On my trip these past weeks in Turkey and Greece, we visited some of the oldest Christian buildings, and curiously some of them are shaped as octagon, and 8-sided figure. Why did they do this? Besides making it impossible to arrange furniture? Just as 7 represents the number of creation, of completion and wholeness...now 8 represents the resurrection world that is newly dawning. The new creation with a Jesus as the firstborn, the new adamah, the one formed from a new kind of earth, a new reality which is promised, a new beginning that we are given. This new creation restores the realization that humanity,YOU!, along with the rest of the animals and growing things, are deeply connected in one large ecosystem. That what affects one part, affects the whole.

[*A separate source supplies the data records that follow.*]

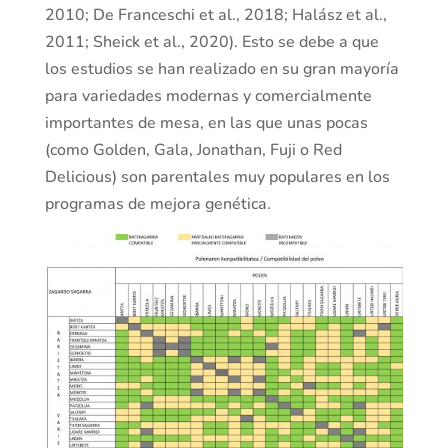
2010; De Franceschi et al., 2018; Halász et al.,
2011; Sheick et al., 2020). Esto se debe a que
los estudios se han realizado en su gran mayoría
para variedades modernas y comercialmente
importantes de mesa, en las que unas pocas
(como Golden, Gala, Jonathan, Fuji o Red
Delicious) son parentales muy populares en los
programas de mejora genética.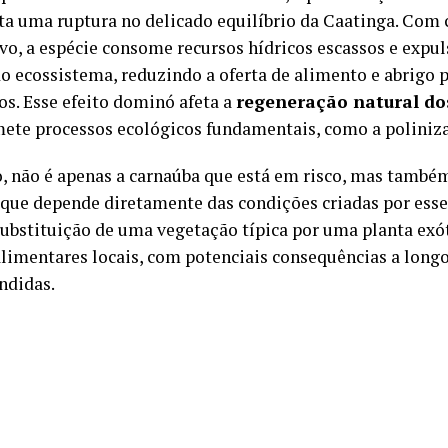
ta uma ruptura no delicado equilíbrio da Caatinga. Com
ivo, a espécie consome recursos hídricos escassos e expul
do ecossistema, reduzindo a oferta de alimento e abrigo p
s. Esse efeito dominó afeta a
regeneração natural do
te processos ecológicos fundamentais, como a poliniz
, não é apenas a carnaúba que está em risco, mas també
 que depende diretamente das condições criadas por ess
 substituição de uma vegetação típica por uma planta exó
alimentares locais, com potenciais consequências a long
ndidas.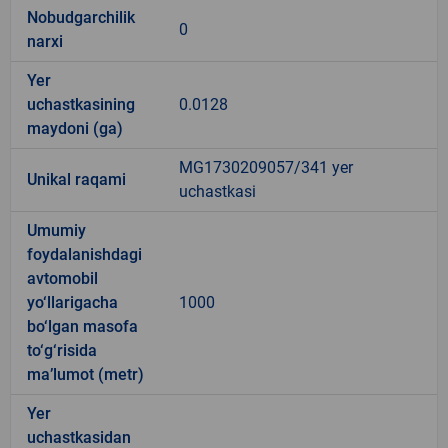
Nobudgarchilik
0
narxi
Yer
uchastkasining
0.0128
maydoni (ga)
MG1730209057/341 yer
Unikal raqami
uchastkasi
Umumiy
foydalanishdagi
avtomobil
yo‘llarigacha
1000
bo‘lgan masofa
to‘g‘risida
ma’lumot (metr)
Yer
uchastkasidan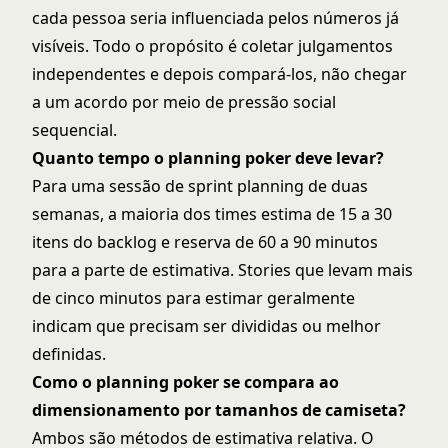
cada pessoa seria influenciada pelos números já
visíveis. Todo o propósito é coletar julgamentos
independentes e depois compará-los, não chegar
a um acordo por meio de pressão social
sequencial.
Quanto tempo o planning poker deve levar?
Para uma sessão de
sprint planning
de duas
semanas, a maioria dos times estima de 15 a 30
itens do backlog e reserva de 60 a 90 minutos
para a parte de estimativa. Stories que levam mais
de cinco minutos para estimar geralmente
indicam que precisam ser divididas ou melhor
definidas.
Como o planning poker se compara ao
dimensionamento por tamanhos de camiseta?
Ambos são métodos de estimativa relativa. O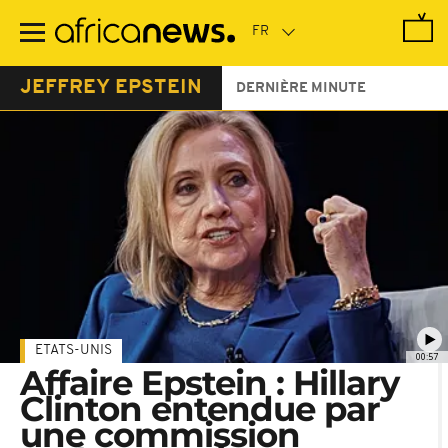
Passer
au
contenu
principal
JEFFREY EPSTEIN
DERNIÈRE MINUTE
ETATS-UNIS
00:57
Affaire Epstein : Hillary
Clinton entendue par
une commission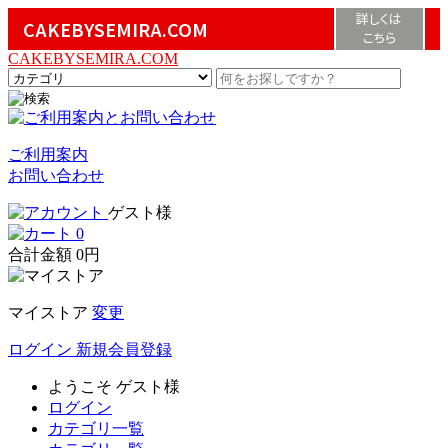
詳しくは
CAKEBYSEMIRA.COM
こちら
CAKEBYSEMIRA.COM
ご利用案内
お問い合わせ
ゲスト様
0
合計金額
0円
マイストア
変更
ログイン
新規会員登録
ようこそ
ゲスト様
ログイン
カテゴリ一覧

Christ is risen! Alleluia! A new day is here! Alleluia! It is for you and for me! Alleluia! It is for all of creation! Alleluia! Living in light of this resurrection, living as Easter people then gives us new eyes for connection. I’ve read some who say that the next world war….will be not be fought petroleum, but over water. They say that the effects of global warming and it’s implication for access to water and thus agriculture and our very existence…will lead us to violence if left unchecked. Our attention to creation is not only a religious issue, but a justice issue. Where our food comes from matters because creation matters. Our care of creation matters because humanity is innately connected to the earth and to each other. Humanity matters because God has declared all of it, YOU, good and holy, clean…again and again. Amen.
Challenge practices:
a) Visit a local urban farm/garden like Urban Harvest or Plant it Forward.
b) Learn about Texas’s water plan - http://www.twdb.texas.gov/waterplanning/swp/2017/
c) do your grocery shopping at Central City Co-op on Wednesday to enjoy the bounty of local farmers.